IN THE HIGH COURT OF UGANDA SITTING AT GULU
Miscellaneous Civil Application No. 174 of 2016
In the matter between
1. PAKLAKI HARRIET } APPLICANTS
2. NORBERT ADYERA }
1. WATOTO CHILD CARE MINISTRIES } JUDGMENT CREDITOR
2. ODOCH BOSCO OLAK } JUDGMENT DEBTOR
Heard: 12 February 2019
Delivered: 28 February 2019
Summary: release of a chattel from attachment in execution.
STEPHEN MUBIRU, J.
 This is an objector application for setting aside an order of attachment and sale of motor vehicle, Isuzu Giga registration Number UAN 486 P. It is made under the provisions of Order 22 rules 55 and 56, and Order 52 rules 1, 2 and 3 of The Civil Procedure Rules. The applicants contend that the property in issue is not subject to attachment in so far as it is not the property of the judgment debtor but rather that of the applicants, having purchased it jointly from the judgment debtor
on 4th December 2016. It is claimed that at the time of the attachment, the applicants were in full and exclusive possession of the truck.

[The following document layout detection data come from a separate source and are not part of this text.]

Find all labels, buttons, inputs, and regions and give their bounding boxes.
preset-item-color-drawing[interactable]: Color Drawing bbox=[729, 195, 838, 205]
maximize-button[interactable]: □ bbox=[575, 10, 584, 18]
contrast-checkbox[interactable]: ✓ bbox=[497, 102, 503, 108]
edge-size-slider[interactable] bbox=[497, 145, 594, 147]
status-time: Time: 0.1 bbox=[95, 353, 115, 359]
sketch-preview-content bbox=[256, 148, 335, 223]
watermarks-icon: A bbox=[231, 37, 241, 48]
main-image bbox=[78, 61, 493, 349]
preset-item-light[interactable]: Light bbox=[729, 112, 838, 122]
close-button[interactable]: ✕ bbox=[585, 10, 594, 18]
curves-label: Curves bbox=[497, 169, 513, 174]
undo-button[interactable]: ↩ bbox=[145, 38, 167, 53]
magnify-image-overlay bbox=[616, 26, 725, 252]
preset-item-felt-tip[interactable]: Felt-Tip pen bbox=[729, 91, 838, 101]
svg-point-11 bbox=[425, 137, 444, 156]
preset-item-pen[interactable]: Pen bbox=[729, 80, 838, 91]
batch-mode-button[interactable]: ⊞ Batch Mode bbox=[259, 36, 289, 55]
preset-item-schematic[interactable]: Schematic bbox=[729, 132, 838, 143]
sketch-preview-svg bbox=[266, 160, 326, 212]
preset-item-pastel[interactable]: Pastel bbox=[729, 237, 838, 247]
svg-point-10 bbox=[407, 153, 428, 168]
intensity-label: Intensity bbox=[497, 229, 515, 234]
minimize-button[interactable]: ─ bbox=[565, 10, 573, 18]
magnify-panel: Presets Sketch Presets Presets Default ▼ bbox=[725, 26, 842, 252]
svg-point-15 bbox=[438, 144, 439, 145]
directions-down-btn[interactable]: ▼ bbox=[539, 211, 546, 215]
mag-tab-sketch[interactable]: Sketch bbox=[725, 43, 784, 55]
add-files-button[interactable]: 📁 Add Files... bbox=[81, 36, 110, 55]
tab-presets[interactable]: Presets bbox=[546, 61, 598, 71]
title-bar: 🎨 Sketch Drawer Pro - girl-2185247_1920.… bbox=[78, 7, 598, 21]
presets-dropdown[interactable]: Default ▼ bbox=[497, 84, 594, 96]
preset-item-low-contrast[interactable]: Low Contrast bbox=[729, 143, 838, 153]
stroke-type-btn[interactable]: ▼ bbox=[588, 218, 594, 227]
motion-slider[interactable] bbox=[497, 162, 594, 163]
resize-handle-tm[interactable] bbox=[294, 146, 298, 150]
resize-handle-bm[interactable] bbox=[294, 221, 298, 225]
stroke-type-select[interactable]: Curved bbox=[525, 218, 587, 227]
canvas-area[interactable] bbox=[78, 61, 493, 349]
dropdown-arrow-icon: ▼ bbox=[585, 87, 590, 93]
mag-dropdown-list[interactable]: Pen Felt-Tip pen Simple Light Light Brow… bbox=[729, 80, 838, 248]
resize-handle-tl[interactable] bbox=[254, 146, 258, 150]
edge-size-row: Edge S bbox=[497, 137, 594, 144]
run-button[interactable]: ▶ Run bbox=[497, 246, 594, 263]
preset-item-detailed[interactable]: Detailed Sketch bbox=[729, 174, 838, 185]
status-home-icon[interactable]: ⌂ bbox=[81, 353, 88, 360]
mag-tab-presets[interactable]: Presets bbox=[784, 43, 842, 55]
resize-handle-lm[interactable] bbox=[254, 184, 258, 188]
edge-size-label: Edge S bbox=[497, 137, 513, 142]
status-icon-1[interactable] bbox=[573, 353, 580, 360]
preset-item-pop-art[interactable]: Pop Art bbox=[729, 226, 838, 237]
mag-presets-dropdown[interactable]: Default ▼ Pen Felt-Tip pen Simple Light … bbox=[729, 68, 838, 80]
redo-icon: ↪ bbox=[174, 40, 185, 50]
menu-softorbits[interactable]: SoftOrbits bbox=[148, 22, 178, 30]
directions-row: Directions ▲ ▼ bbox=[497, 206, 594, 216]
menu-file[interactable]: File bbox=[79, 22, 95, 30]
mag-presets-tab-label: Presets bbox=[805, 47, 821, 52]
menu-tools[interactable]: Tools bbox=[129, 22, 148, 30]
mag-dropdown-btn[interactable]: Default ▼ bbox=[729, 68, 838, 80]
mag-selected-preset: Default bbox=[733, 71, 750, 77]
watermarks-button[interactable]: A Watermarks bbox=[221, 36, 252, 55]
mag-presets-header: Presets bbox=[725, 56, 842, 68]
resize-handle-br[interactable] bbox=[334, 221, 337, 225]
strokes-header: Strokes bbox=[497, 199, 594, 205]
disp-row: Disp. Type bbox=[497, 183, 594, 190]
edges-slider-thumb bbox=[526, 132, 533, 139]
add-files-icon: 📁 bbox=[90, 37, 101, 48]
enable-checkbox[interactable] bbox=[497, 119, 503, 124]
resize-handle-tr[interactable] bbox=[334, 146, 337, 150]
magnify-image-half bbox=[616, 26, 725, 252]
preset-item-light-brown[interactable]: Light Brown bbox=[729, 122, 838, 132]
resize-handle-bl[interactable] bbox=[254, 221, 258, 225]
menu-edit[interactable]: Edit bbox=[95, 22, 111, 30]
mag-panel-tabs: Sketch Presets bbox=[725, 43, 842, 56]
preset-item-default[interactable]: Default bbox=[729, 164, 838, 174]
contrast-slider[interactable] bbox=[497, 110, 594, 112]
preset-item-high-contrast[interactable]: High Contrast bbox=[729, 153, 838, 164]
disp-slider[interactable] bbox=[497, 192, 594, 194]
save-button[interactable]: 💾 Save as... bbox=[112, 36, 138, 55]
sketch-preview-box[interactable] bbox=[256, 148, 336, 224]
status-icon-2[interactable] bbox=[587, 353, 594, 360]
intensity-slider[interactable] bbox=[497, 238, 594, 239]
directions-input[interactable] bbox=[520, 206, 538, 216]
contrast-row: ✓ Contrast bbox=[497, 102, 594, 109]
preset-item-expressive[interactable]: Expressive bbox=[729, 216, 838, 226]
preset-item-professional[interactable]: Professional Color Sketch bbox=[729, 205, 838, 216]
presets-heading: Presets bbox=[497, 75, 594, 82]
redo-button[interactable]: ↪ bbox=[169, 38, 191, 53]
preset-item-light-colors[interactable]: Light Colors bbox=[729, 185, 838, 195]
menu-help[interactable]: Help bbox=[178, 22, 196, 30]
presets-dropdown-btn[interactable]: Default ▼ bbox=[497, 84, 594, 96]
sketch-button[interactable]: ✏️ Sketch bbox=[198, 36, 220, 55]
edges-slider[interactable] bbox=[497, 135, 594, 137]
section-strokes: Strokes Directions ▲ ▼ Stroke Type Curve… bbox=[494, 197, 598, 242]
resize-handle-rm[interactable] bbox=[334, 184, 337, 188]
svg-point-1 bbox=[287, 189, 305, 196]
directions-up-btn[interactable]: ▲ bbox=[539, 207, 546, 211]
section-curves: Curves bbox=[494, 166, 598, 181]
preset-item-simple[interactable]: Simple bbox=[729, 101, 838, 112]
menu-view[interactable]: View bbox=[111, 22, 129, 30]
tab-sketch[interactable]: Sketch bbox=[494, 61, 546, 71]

 The background to the application is that the judgment creditor sued the judgment debtor and the decision was in favour of the former against the latter. In a bid to recover the decretal sum of shs. 466,200,000/=, the judgment creditor applied for execution of the decree by way of attachment and sale of the judgment debtor's motor vehicle Isuzu Giga registration Number UAN 486 P. The proposed sale of the truck was advertised by way of a notice published in the Rupiny Newspaper of 14th to 20th December, 2016 whereupon the applicants on 22nd December, 2015 secured an interim order of stay of execution pending the disposal of this application. The truck has henceforth to-date been in custody of Gulu Central Police Station.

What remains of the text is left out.